Taking Control of Your Life

The sad fact is that this situation is entirely preventable. Anyone who is smart enough to get a Ph.D. and earn tenure is capable of being a valuable member of the faculty for their entire career. Academics are almost always bright, hardworking scholars when they complete their degrees and when they earn tenure. And if you are one of those people, you will end up much happier over the long run if you find a niche, continue to do interesting work and contribute to your institution and society throughout your life.

That interesting work could be new research, but it doesn’t have to be. Many other kinds of opportunities can become important parts of an academic’s professional life, as well, and you should always be thinking of ways to branch out to do new things. Most of us entered academe because we love to learn ourselves and also to help others learn. We are not happy unless we contribute to the world around us. The antidote to bitterness is often generosity.

Some faculty continue to focus on research throughout their careers—some even become more interested in it as they get older and understand their fields more fully. An important skill to have if one wants to be productive for a long time is the ability to always be forward-looking. To be influential, a research project should be one that people care about years after it is published rather than at the time it is written, so a scholar should try to envision the literature as it will be in the future rather than as it is today. You won’t always be right, but by focusing your efforts on areas with potential for growth rather than the “hot topics of today,” your work will be more likely to have a lasting impact.
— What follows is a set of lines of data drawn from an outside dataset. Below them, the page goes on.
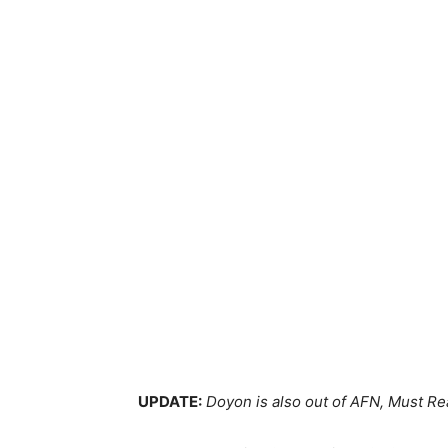
UPDATE:
Doyon is also out of AFN, Must Re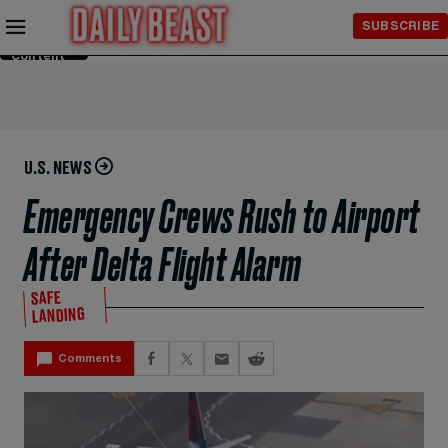
Skip to
SUBSCRIBE
Main
Content
U.S. NEWS
Emergency Crews Rush to Airport
After Delta Flight Alarm
SAFE
LANDING
Comments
That said, given that research output peaks in most academics’ younger years, it is important to have a plan to keep your life interesting even if your research slows down. Some faculty move into administration as they age—an excellent way to contribute to a university. Others get more excited about teaching. Advising students can be particularly rewarding, especially when the advising leads a faculty member to form a lasting bond with a student. Some scholars write textbooks and teach extra courses, sometimes for additional compensation. Some become public intellectuals who contribute to the public discourse in their area of expertise. Consulting is yet another way that an academic can keep life interesting. Establishing yourself as an expert in a particular area that is in high demand by the private sector or the government can lead to a rewarding and profitable business.
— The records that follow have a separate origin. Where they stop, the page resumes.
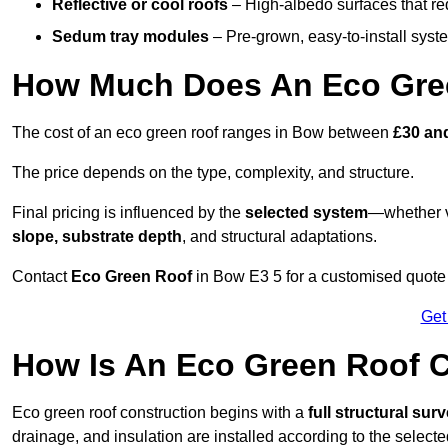
Reflective or cool roofs
– High-albedo surfaces that re
Sedum tray modules
– Pre-grown, easy-to-install system
How Much Does An Eco Gre
The cost of an eco green roof ranges in Bow between
£30 an
The price depends on the type, complexity, and structure.
Final pricing is influenced by the
selected system
—whether v
slope, substrate depth
, and structural adaptations.
Contact
Eco Green Roof
in Bow E3 5 for a customised quote
Get
How Is An Eco Green Roof 
Eco green roof construction begins with a
full structural sur
drainage, and insulation are installed according to the select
If you focus your professional life on any of these—or other—options, you can avoid falling into a rut and not enjoying your professional life. But pursuing them requires an investment of your time and effort. For example, to remain capable of state-of-the-art research, you must work to keep up with the latest techniques and issues that other people care about. Similarly, earning income through extra teaching requires an up-front investment in developing a new and distinct course and marketing it. To become a successful administrator, you need to demonstrate interests in whatever positions come up. Taking a less visible position—such as serving as the assistant head of a small program in your department or as an adviser to a student group—is important as a way to gain experience and pave the way to eventually becoming a department head or dean. And consulting opportunities usually don’t appear magically. An academic who wishes to establish a consulting business usually has to develop it over time by investing in specialized knowledge that practitioners are willing to pay for and by cultivating relationships with industry professionals that will allow them to exploit this knowledge.
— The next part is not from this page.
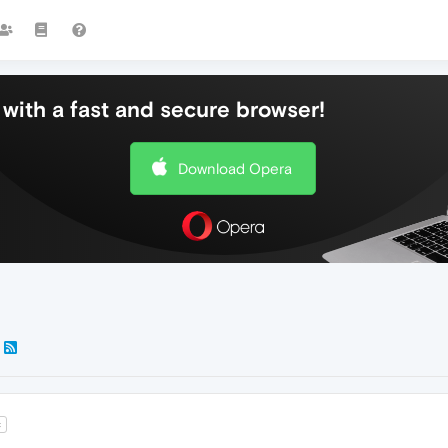
with a fast and secure browser!
Download Opera
t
As a scholar, you should learn early in your career that academic life can be characterized by the expression “You are the CEO of your own life.” You will be happiest if you go about your career with a purpose, rather than just drifting toward whatever seems interesting at the time. You should spend time thinking about what your options are likely to be in the future, as well as what investments in human capital you’ll need to make to pursue the options you find attractive. The investments that will make your life more interesting in the future are likely to be well worth their cost.